My p00v00ted mind











{June 20, 2006}  

"What have you done??!!"

I jumped guiltily and turned around slowly. Gulping, I looked up and into the eyes of fire. Beads of perspiration were already appearing on my forehead. Big, shiny ones. Some of them agreed to form a conglomeration by meeting and joining up together. I felt a stream of sweat down the back of my neck.

"What? What did I do?" All the while looking away into the distance. Refusing to look at her after that first look. Holding my book in front of me, I kept a safe distance from her, in case she suddenly had violent tendencies.

No answer. I couldn't help it, snuck a peek at her and "WHAM" my book slammed on to the floor. "Oooowwww!!! What kind of book is this? Why is it so hard and heavy?" She blew on her hand, all the time staring at me accusingly.

"Erm.. well, I don't settle for light reading.." I gave a slight sheepish smile, hoping this will crack her up so much that she would forget what she came here for. Or at least smile back. Or laugh with me. Or anything. But no, I don't even get "anything".

Still huffing and puffing on her hand, she kicked the book aside and brought up a chair to sit beside me. Close. Too close.

"Look, Jo, I didn't mean to scare you. You know I care about you right?" Silence. "RIGHT?" I nodded my head quickly. "Since you know, then… hey sit closer I want to tell you something."

Isn't it close enough already?
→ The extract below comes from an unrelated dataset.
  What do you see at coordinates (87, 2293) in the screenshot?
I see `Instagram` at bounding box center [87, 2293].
But I shifted my chair a little. Actually the chair didn't move at all. I just shifted my butt a little, hoping it will seem I'm closer to her.

"No, closer Jo."

Hmm. Sounds serious. I scooted my chair closer for real this time and leaned towards her. "Yeah?"
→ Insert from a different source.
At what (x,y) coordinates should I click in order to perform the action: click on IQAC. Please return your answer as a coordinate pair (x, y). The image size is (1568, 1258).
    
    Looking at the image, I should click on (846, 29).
"Since you know I care about you so much… WHY THE HECK DID YOU OFFEND HIM??"

Ouch. My ears hurt. I reached up and covered them. Pushing my chair to the other end of the table, I looked at her straight in the eye and said, "I didn't know what I say would offend him. In fact I prepared the questions beforehand, you know that. Anyway you have seen those questions yourself. You didn't say anything then."
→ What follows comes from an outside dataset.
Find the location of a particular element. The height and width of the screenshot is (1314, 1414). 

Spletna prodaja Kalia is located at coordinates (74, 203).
Fire danced in her eyes. Smoke puffed out from her nose. "You must have asked him other questions not in the list right? Admit it."

"Well.. I just went with the flow. Asked him stuff that he mentioned himself. I just wanted him to expand on them a little more." I spoke softer and softer. Down to a whisper.

"Hmm. Expand eh? Well, you'll be glad to know he expanded on them well all right. Too well. You were even asked questions in the end and you didn't know how to answer. In fact, he put through those questions to you so well that you won't really be needed anymore. He will take your place in the future."

!!!

Time stopped. Everyone stopped moving. Like a standstill in a movie. Everything became a blur to me.

"Why don't you WAKE UP your idea, Jo? Why don't you WAKE UP? Why don't..WAKE UP? WAKE UP! WAKE UP LAH!!"

"Whaa…?" I rubbed my eyes and looked up into the eyes of fire. 

"You don't need to work is it? It's already 8am. Wake up lah!" My mom turned and sashayed out the room.

Sigh. Another day. Another long day. 



{June 15, 2006}   What can I say..

What can I say when you spend time with me?

What can I say when you say I look nice?

What can I say when I make you sad?

What can I say when you make me sad?

What can I say when you are tired yet you are here with me?

What can I say when you come over to meet me?

What can I say when you spend much money on me?

What can I say when you are there everytime I complain about my situation now?

What can I say when I receive the support I'm looking for everytime I start to gripe about things?

What can I say when I sense the concern you have for me?

 _______________________________________

I can't really say anything because I feel as if I don't deserve anything you have done for me.

But what I can do is….

I'll be there for you, I promise.



{June 9, 2006}   A world of my own

She was kinda against me, but I actually respect her for that. I don’t feel the least bit angry, maybe a little sad, but that’s not because of what she said, but because I did what I did that made her against me.

 I wish there is a world of my own, a world where there are no arguments, no fights, no scams and absolutely no hatred. Disliking someone takes up so much of my energy that I don’t feel the need to hate them anymore. I’m exhausted enough just trying to channel my time in things that I need and want to get done in one day, I don’t have the extra energy to hate anyone anymore. I used to think that if someone has done me wrong, I will hate him/her forever, or at least til I straighten my thoughts out. Now, I don’t want to bear grudges anymore. It’s useless, trying to dislike someone and using my energy to form wicked thoughts about that person. I’d much rather spend my time and energy on people and things I like.